# Sentiment Analysis - Exploratory Data Analysis

This notebook provides comprehensive exploratory analysis of the product review dataset for sentiment analysis.

## Objectives
1. Load and inspect the dataset
2. Analyze sentiment distribution
3. Explore text characteristics
4. Identify data quality issues
5. Generate insights for model development

## 1. Setup and Imports

In [None]:
import sys
import os

# Add parent directory to path
sys.path.append(os.path.dirname(os.getcwd()))

import pandas as pd
import numpy as np
import matplotlib.pyplot as plt
import seaborn as sns
from collections import Counter
import warnings

warnings.filterwarnings('ignore')

# Set plotting style
sns.set_style('whitegrid')
plt.rcParams['figure.figsize'] = (12, 6)

print("âœ“ Imports successful")

## 2. Load Dataset

In [None]:
# Load the generated review data
df = pd.read_csv('../data/reviews.csv')

print(f"Dataset shape: {df.shape}")
print(f"\nFirst few rows:")
df.head()

In [None]:
# Dataset info
print("Dataset Info:")
df.info()

In [None]:
# Basic statistics
print("Dataset Statistics:")
df.describe(include='all')

## 3. Sentiment Distribution Analysis

In [None]:
# Sentiment distribution
sentiment_counts = df['sentiment'].value_counts()
sentiment_pct = df['sentiment'].value_counts(normalize=True) * 100

print("Sentiment Distribution:")
print(f"\nCounts:\n{sentiment_counts}")
print(f"\nPercentages:\n{sentiment_pct}")

In [None]:
# Visualize sentiment distribution
fig, axes = plt.subplots(1, 2, figsize=(14, 5))

# Count plot
sentiment_counts.plot(kind='bar', ax=axes[0], color=['red', 'gray', 'green'])
axes[0].set_title('Sentiment Distribution (Counts)', fontsize=14, fontweight='bold')
axes[0].set_xlabel('Sentiment')
axes[0].set_ylabel('Count')
axes[0].tick_params(axis='x', rotation=0)

# Pie chart
sentiment_counts.plot(kind='pie', ax=axes[1], autopct='%1.1f%%', 
                      colors=['red', 'gray', 'green'], startangle=90)
axes[1].set_title('Sentiment Distribution (Percentage)', fontsize=14, fontweight='bold')
axes[1].set_ylabel('')

plt.tight_layout()
plt.show()

## 4. Rating Analysis

In [None]:
# Rating distribution
rating_counts = df['rating'].value_counts().sort_index()

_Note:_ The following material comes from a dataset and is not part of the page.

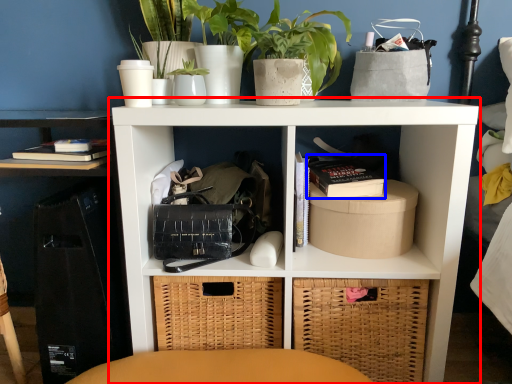 Question: Which of the following is the closest to the observer, shelf (highlighted by a red box) or book (highlighted by a blue box)?

Choices:
 (A) shelf
 (B) book

Answer: (A)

print("Rating Distribution:")
print(rating_counts)

plt.figure(figsize=(10, 5))
rating_counts.plot(kind='bar', color='steelblue')
plt.title('Rating Distribution', fontsize=14, fontweight='bold')
plt.xlabel('Rating')
plt.ylabel('Count')
plt.xticks(rotation=0)
plt.grid(axis='y', alpha=0.3)
plt.show()

In [None]:
# Rating vs Sentiment
crosstab = pd.crosstab(df['sentiment'], df['rating'])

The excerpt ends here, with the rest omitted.